En l’absence des précisions sollicitées auprès des autorités américaines, le rapport d’autopsie effectuée sur le corps de M. Abdullah par l’équipe médicale constate un certain nombre de points :

a) Le sillon sur le cou de la victime, tel que le montre clairement les photographies, n’accrédite pas la thèse avancée par les autorités américaines selon laquelle la victime se serait pendue avec un drap ou des vêtements.

b) La présence de traces d’injection sur le corps et le fait que les extrémités des ongles de tous les doigts et orteils aient été coupées.

c) La rétention par les autorités américaines des pièces anatomiques correspondant aux voies aériennes supérieures dont le larynx, l’os hyoïde et le cartilage thyroïdien prélevés en bloc et qui constituent des pièces maîtresses dans le cas d’un suicide par pendaison. A noter que les mêmes pièces anatomiques ont également été retenues dans les cas de MM. Yassir Talal az-Zahrani et Mani’ Shaman al-Utaybi.

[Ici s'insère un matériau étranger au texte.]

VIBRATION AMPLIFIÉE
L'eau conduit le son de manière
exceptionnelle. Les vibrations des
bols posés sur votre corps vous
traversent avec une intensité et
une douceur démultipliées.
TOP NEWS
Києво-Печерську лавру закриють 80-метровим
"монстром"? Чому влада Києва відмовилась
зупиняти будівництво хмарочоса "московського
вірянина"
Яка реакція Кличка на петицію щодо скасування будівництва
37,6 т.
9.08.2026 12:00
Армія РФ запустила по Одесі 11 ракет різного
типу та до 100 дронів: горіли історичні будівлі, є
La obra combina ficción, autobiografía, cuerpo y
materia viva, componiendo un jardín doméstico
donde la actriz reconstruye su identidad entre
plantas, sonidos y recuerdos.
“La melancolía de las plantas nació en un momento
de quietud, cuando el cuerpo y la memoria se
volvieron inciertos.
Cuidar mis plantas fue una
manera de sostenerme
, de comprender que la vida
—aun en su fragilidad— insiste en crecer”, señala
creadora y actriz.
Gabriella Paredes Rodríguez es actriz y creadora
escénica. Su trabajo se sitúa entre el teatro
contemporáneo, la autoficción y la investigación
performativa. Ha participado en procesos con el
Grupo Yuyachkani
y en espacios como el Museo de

d) Le traumatisme dentaire constaté lors de l’autopsie et décrit comme « un élément de suspicion quant aux circonstances du décès » par l’équipe médicale suisse.

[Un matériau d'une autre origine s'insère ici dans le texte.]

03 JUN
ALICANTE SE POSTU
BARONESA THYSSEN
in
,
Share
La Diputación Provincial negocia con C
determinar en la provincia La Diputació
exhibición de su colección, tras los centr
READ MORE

Les investigations menées par Alkarama auprès des parents des détenus décédés ainsi qu’auprès d’ex-détenus de Guantánamo qui ont connu les victimes donnent peu de crédit à la thèse du suicide des détenus de Guantánamo. Bien au contraire, de nombreux indices portent à croire que leur mort n’est pas due à un suicide.

- Ainsi, la simultanéité des trois suicides commis par des personnes connues pour leur strict respect des préceptes de l’Islam qui interdit absolument cet acte, mais aussi connues pour leur résistance à l’administration du camp de Guantanamo Bay.

- D’autre part, les conditions de surveillance rapprochée et permanente exercées sur les détenus par les gardiens et les caméras de vidéosurveillance excluent la possibilité d’un suicide dans un laps de temps aussi limité : Il est rapporté par les témoignages de plusieurs anciens détenus que les gardiens passent toutes les deux à cinq minutes au maximum devant chaque cellule de détention du camp de Guantanamo Bay.

- Enfin, tous les témoignages des détenus contactés font état de l’impossibilité matérielle de se pendre dans une cellule où il n’y a aucune possibilité de fixer une corde ou autre  lien à aucun endroit du plafond.

Devant le refus des autorités américaines de faire la lumière sur le décès de Ali Abdullah Ahmed en fournissant les explications sollicitées, Alkarama for Human Rights sollicite l’intervention de M. le Rapporteur spécial sur les exécutions extrajudiciaires auprès des autorités états-uniennes afin que celles-ci répondent aux interrogations de l’équipe médicale suisse et fournissent les informations demandées ainsi qu’une copie du rapport d’autopsie effectuée par l’équipe médicale américaine au camp de Guantanamo Bay.